(Data extracted from a collection)
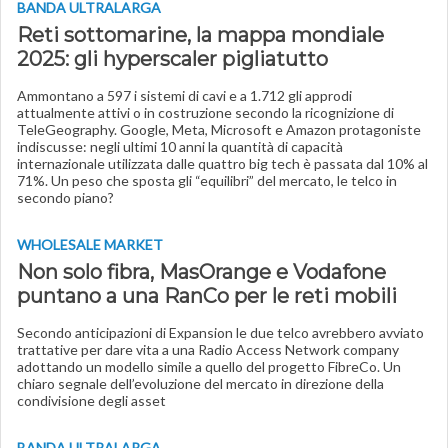
BANDA ULTRALARGA
Reti sottomarine, la mappa mondiale
2025: gli hyperscaler pigliatutto
Ammontano a 597 i sistemi di cavi e a 1.712 gli approdi
attualmente attivi o in costruzione secondo la ricognizione di
TeleGeography. Google, Meta, Microsoft e Amazon protagoniste
indiscusse: negli ultimi 10 anni la quantità di capacità
internazionale utilizzata dalle quattro big tech è passata dal 10% al
71%. Un peso che sposta gli “equilibri” del mercato, le telco in
secondo piano?
WHOLESALE MARKET
Non solo fibra, MasOrange e Vodafone
puntano a una RanCo per le reti mobili
Secondo anticipazioni di Expansion le due telco avrebbero avviato
trattative per dare vita a una Radio Access Network company
adottando un modello simile a quello del progetto FibreCo. Un
chiaro segnale dell’evoluzione del mercato in direzione della
condivisione degli asset
BANDA ULTRALARGA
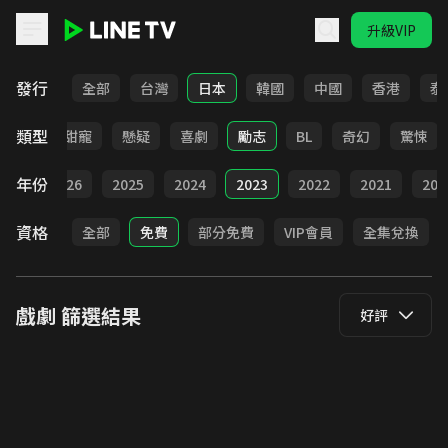
升級VIP
LINE TV - 戲劇
發行
全部
台灣
日本
韓國
中國
香港
泰
類型
改編
甜寵
懸疑
喜劇
勵志
BL
奇幻
驚悚
年份
全部
2026
2025
2024
2023
2022
2021
202
資格
全部
免費
部分免費
VIP會員
全集兌換
戲劇
篩選結果
好評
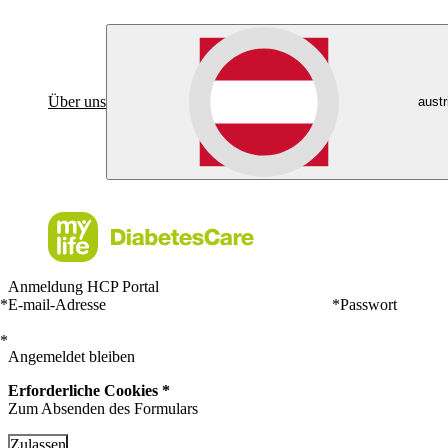
Über uns
austr
Anmeldung HCP Portal
*
E-mail-Adresse
*
Passwort
*
Angemeldet bleiben
Erforderliche Cookies *
Zum Absenden des Formulars
Zulassen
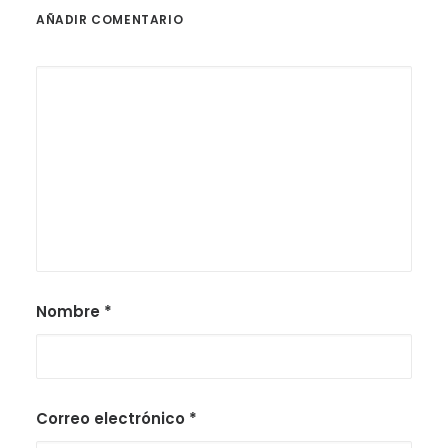
AÑADIR COMENTARIO
Nombre
*
Correo electrónico
*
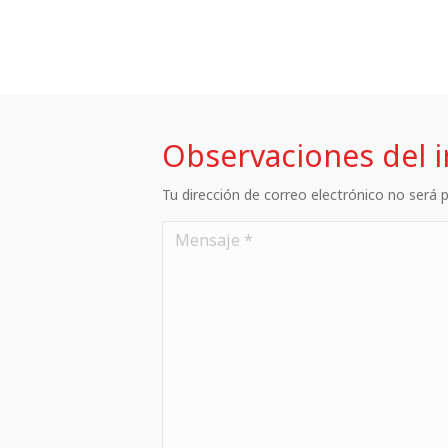
Observaciones del 
Tu dirección de correo electrónico no será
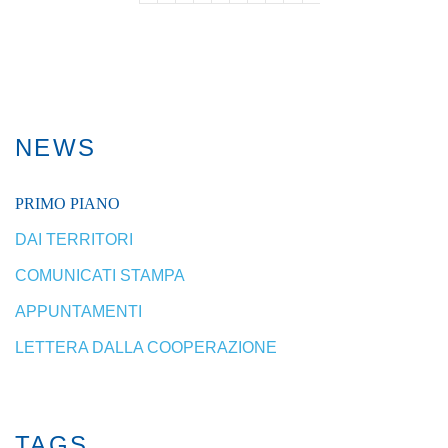
NEWS
PRIMO PIANO
DAI TERRITORI
COMUNICATI STAMPA
APPUNTAMENTI
LETTERA DALLA COOPERAZIONE
TAGS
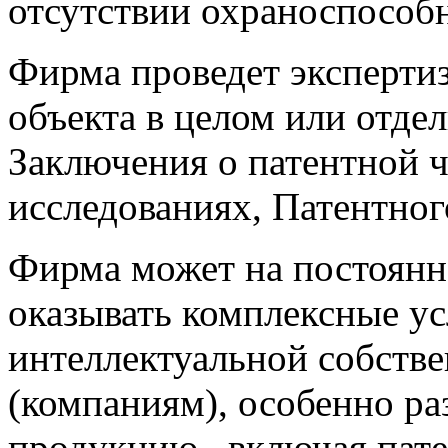
отсутствии охраноспособ
Фирма проведет экспертиз
объекта в целом или отде
Заключения о патентной ч
исследованиях, Патентно
Фирма может на постоянн
оказывать комплексные ус
интеллектуальной собств
(компаниям), особенно р
продукцию, включая пат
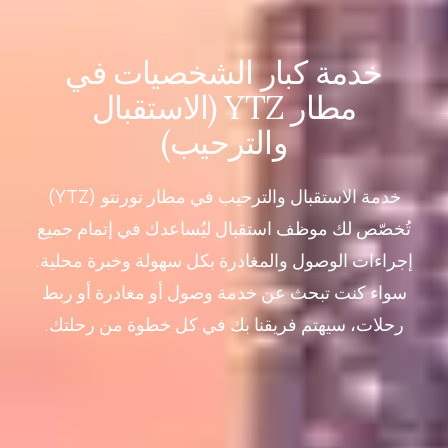
خدمة كبار الشخصيات في
مطار YTZ (الاستقبال
والترحيب)
خدمة الاستقبال والترحيب في مطار تورنتو (YTZ)
تُخصّص لك موظف استقبال ليُساعدك في إتمام جميع
إجراءات الوصول والمغادرة بكل سهولة وخبرة محلية.
سواء كنت تبحث عن خدمة وصول أو مغادرة أو ربط
رحلات، سيهتم فريقنا بك في كل خطوة من رحلتك.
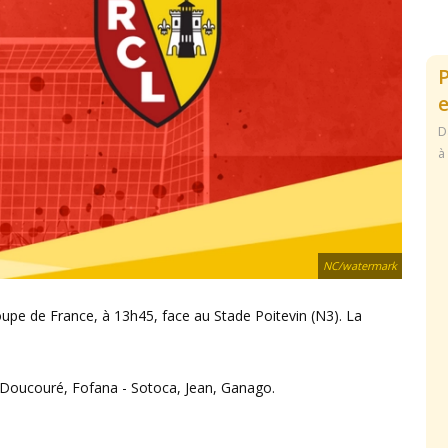
e
D
à
NC/watermark
Coupe de France, à 13h45, face au Stade Poitevin (N3). La
 Doucouré, Fofana - Sotoca, Jean, Ganago.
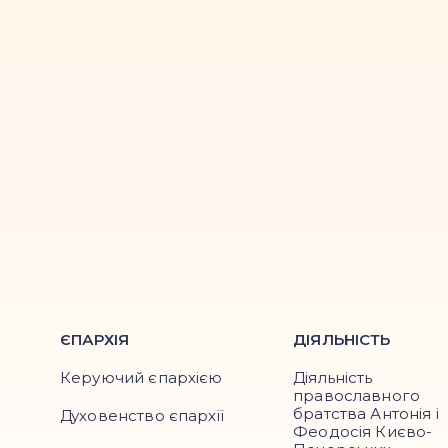
ЄПАРХІЯ
ДІЯЛЬНІСТЬ
Керуючий єпархією
Діяльність
православного
братства Антонія і
Духовенство єпархії
Феодосія Києво-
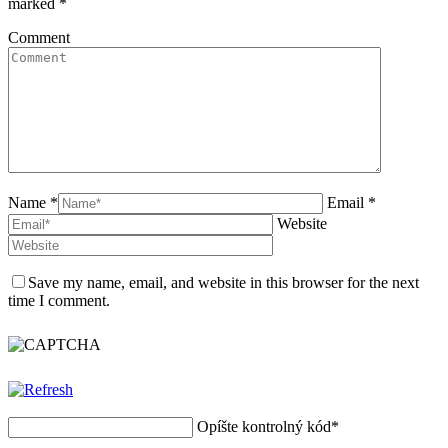
marked
*
Comment
Name *
Email *
Website
Save my name, email, and website in this browser for the next
time I comment.
Opíšte kontrolný kód
*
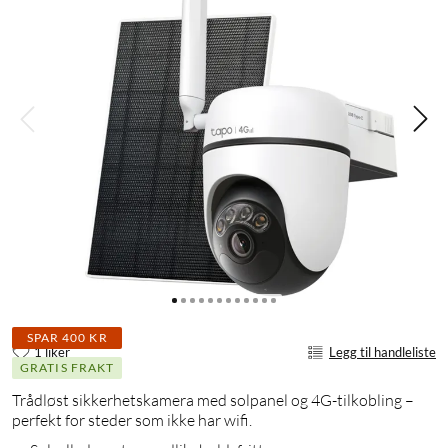
SPAR 400 KR
1 liker
Legg til handleliste
GRATIS FRAKT
Trådløst sikkerhetskamera med solpanel og 4G-tilkobling –
perfekt for steder som ikke har wifi.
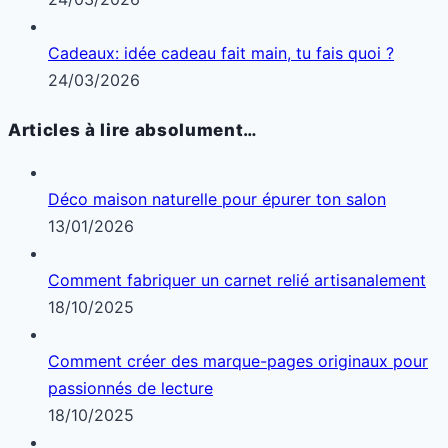
Cadeaux: idée cadeau fait main, tu fais quoi ?
24/03/2026
Articles à lire absolument…
Déco maison naturelle pour épurer ton salon
13/01/2026
Comment fabriquer un carnet relié artisanalement
18/10/2025
Comment créer des marque-pages originaux pour
passionnés de lecture
18/10/2025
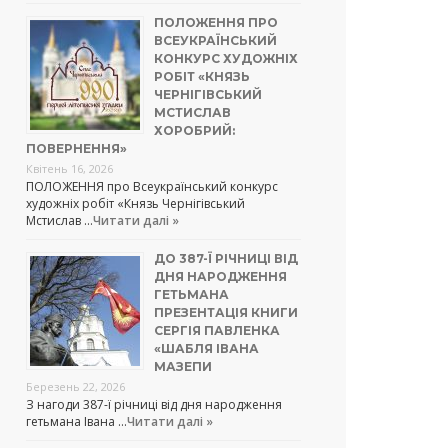
ПОЛОЖЕННЯ ПРО
ВСЕУКРАЇНСЬКИЙ
КОНКУРС ХУДОЖНІХ
РОБІТ «КНЯЗЬ
ЧЕРНІГІВСЬКИЙ
МСТИСЛАВ
ХОРОБРИЙ:
ПОВЕРНЕННЯ»
Квітень 16, 2026
ПОЛОЖЕННЯ про Всеукраїнський конкурс
художніх робіт «Князь Чернігівський
Мстислав …
Читати далі »
ДО 387-Ї РІЧНИЦІ ВІД
ДНЯ НАРОДЖЕННЯ
ГЕТЬМАНА
ПРЕЗЕНТАЦІЯ КНИГИ
СЕРГІЯ ПАВЛЕНКА
«ШАБЛЯ ІВАНА
МАЗЕПИ
Березень 22, 2026
З нагоди 387-ї річниці від дня народження
гетьмана Івана …
Читати далі »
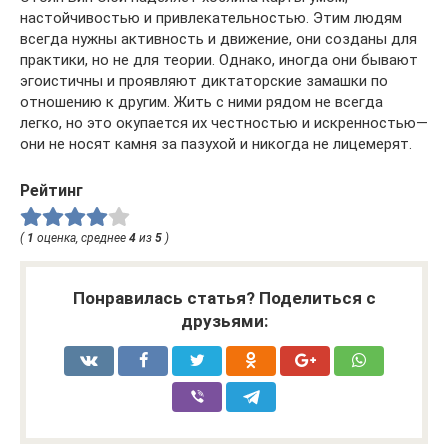
настойчивостью и привлекательностью. Этим людям
всегда нужны активность и движение, они созданы для
практики, но не для теории. Однако, иногда они бывают
эгоистичны и проявляют диктаторские замашки по
отношению к другим. Жить с ними рядом не всегда
легко, но это окупается их честностью и искренностью—
они не носят камня за пазухой и никогда не лицемерят.
Рейтинг
(
1
оценка, среднее
4
из
5
)
Понравилась статья? Поделиться с
друзьями:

◆ **What the exercise asks**
Scan the records above, then copy out each line that mentions "مطار".

◆ **Answer to the exercise**
مطار YTZ (الاستقبال
خدمة الاستقبال والترحيب في مطار تورنتو (YTZ)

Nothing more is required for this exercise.